Scan the records below for the word "list". Copy each line where it appears.
Records shown below:
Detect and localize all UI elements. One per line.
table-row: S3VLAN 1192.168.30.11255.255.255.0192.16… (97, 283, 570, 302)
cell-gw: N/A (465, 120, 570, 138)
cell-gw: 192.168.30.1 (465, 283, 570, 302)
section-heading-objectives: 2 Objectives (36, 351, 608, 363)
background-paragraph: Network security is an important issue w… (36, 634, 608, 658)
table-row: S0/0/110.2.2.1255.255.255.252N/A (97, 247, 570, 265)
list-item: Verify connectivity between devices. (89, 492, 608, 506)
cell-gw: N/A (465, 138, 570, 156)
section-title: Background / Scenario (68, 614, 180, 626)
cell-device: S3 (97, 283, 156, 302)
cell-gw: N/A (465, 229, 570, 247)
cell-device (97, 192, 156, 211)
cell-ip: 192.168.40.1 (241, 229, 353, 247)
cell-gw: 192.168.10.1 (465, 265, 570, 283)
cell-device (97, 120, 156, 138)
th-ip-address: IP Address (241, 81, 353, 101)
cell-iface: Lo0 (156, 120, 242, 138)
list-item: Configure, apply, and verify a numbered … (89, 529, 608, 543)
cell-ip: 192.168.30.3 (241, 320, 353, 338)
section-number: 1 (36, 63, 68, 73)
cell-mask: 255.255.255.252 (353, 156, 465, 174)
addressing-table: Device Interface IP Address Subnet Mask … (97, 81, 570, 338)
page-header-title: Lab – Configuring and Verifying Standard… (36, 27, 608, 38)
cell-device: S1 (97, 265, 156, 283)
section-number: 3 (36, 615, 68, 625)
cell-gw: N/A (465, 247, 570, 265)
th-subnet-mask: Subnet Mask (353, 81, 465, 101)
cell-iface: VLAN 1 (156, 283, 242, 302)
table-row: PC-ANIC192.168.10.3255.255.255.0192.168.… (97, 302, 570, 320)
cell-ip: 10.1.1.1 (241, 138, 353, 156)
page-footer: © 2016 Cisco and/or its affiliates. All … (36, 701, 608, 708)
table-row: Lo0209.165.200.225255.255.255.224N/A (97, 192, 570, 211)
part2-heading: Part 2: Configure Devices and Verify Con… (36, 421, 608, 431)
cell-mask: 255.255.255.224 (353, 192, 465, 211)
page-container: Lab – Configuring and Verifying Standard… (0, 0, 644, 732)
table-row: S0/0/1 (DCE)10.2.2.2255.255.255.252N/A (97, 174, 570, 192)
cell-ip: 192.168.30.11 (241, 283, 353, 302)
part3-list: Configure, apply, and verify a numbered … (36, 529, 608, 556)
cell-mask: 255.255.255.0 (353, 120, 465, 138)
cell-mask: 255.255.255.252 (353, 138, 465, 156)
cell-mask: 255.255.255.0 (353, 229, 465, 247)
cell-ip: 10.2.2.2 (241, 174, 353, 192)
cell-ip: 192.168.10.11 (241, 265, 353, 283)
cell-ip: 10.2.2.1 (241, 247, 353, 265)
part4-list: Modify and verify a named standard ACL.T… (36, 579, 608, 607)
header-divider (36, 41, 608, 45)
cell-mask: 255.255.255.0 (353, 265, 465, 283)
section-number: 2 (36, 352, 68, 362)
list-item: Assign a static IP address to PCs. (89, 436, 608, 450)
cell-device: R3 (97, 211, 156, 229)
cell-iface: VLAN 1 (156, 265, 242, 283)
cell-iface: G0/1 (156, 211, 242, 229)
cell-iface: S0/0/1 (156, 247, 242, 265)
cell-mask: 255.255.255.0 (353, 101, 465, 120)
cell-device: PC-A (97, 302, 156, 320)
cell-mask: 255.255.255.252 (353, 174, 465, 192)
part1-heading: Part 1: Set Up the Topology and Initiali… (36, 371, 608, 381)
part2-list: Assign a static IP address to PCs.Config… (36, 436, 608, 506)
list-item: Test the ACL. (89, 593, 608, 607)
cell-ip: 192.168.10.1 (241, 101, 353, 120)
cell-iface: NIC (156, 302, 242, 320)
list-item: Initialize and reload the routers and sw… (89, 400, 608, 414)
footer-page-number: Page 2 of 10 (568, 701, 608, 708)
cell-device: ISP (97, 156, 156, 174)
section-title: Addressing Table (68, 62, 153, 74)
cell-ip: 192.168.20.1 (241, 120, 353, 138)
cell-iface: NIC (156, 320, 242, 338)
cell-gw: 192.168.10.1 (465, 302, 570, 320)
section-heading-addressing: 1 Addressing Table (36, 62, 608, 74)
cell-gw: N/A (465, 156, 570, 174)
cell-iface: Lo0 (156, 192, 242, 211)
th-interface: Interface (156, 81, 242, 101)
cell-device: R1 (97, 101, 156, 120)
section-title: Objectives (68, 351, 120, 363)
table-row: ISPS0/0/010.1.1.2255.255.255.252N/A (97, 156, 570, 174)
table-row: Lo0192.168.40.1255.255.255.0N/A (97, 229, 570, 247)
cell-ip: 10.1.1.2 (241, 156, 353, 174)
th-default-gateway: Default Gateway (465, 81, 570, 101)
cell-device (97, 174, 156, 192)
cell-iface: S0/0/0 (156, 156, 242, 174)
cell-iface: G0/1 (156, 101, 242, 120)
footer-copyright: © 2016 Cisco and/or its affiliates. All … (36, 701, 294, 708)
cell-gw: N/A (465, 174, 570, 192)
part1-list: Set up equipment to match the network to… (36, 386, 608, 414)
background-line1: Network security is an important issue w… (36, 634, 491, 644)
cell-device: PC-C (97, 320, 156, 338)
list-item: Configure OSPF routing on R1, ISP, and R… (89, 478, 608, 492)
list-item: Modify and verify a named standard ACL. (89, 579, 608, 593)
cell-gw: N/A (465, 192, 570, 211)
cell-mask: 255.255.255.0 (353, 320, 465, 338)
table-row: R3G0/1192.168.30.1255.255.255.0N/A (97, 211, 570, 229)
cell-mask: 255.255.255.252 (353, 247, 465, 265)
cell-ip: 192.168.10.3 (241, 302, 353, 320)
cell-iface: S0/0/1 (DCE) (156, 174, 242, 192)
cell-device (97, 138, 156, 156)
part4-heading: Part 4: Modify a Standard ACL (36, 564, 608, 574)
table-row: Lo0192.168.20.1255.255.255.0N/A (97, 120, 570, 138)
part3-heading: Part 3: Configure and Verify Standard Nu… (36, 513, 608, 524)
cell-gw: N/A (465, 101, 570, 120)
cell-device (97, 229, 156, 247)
End of Records shown.
### Exercise response
list-item: Verify connectivity between devices. (89, 492, 608, 506)
list-item: Configure, apply, and verify a numbered … (89, 529, 608, 543)
part3-list: Configure, apply, and verify a numbered … (36, 529, 608, 556)
part4-list: Modify and verify a named standard ACL.T… (36, 579, 608, 607)
list-item: Assign a static IP address to PCs. (89, 436, 608, 450)
part2-list: Assign a static IP address to PCs.Config… (36, 436, 608, 506)
list-item: Test the ACL. (89, 593, 608, 607)
list-item: Initialize and reload the routers and sw… (89, 400, 608, 414)
part1-list: Set up equipment to match the network to… (36, 386, 608, 414)
list-item: Configure OSPF routing on R1, ISP, and R… (89, 478, 608, 492)
list-item: Modify and verify a named standard ACL. (89, 579, 608, 593)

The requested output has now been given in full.